Deep Autoencoding Models for Unsupervised Anomaly Segmentation in Brain MR Images
This work addresses the problem of detecting pathologies like MS lesions in medical images for healthcare applications, representing an incremental improvement over existing patch-based deep learning methods.
The paper tackled unsupervised anomaly segmentation in brain MR images by using deep spatial autoencoding models to capture normal anatomical variability, achieving improved segmentation performance through constraints on the latent space and adversarial training.

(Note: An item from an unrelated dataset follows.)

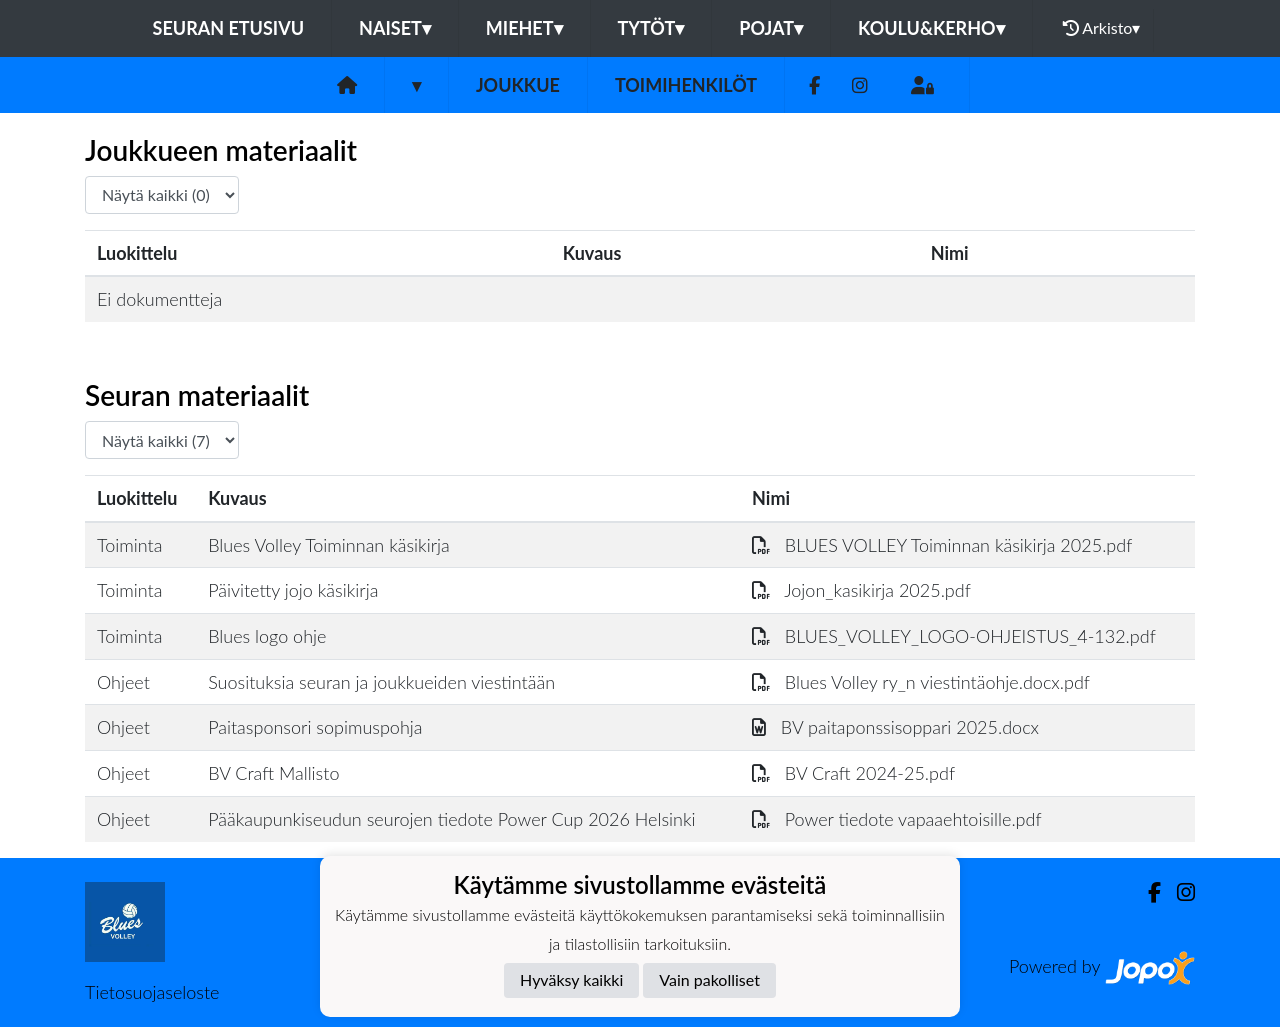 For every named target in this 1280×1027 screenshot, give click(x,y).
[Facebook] (814, 85)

Reliably modeling normality and differentiating abnormal appearances from normal cases is a very appealing approach for detecting pathologies in medical images. A plethora of such unsupervised anomaly detection approaches has been made in the medical domain, based on statistical methods, content-based retrieval, clustering and recently also deep learning. Previous approaches towards deep unsupervised anomaly detection model patches of normal anatomy with variants of Autoencoders or GANs, and detect anomalies either as outliers in the learned feature space or from large reconstruction errors. In contrast to these patch-based approaches, we show that deep spatial autoencoding models can be efficiently used to capture normal anatomical variability of entire 2D brain MR images. A variety of experiments on real MR data containing MS lesions corroborates our hypothesis that we can detect and even delineate anomalies in brain MR images by simply comparing input images to their reconstruction. Results show that constraints on the latent space and adversarial training can further improve the segmentation performance over standard deep representation learning.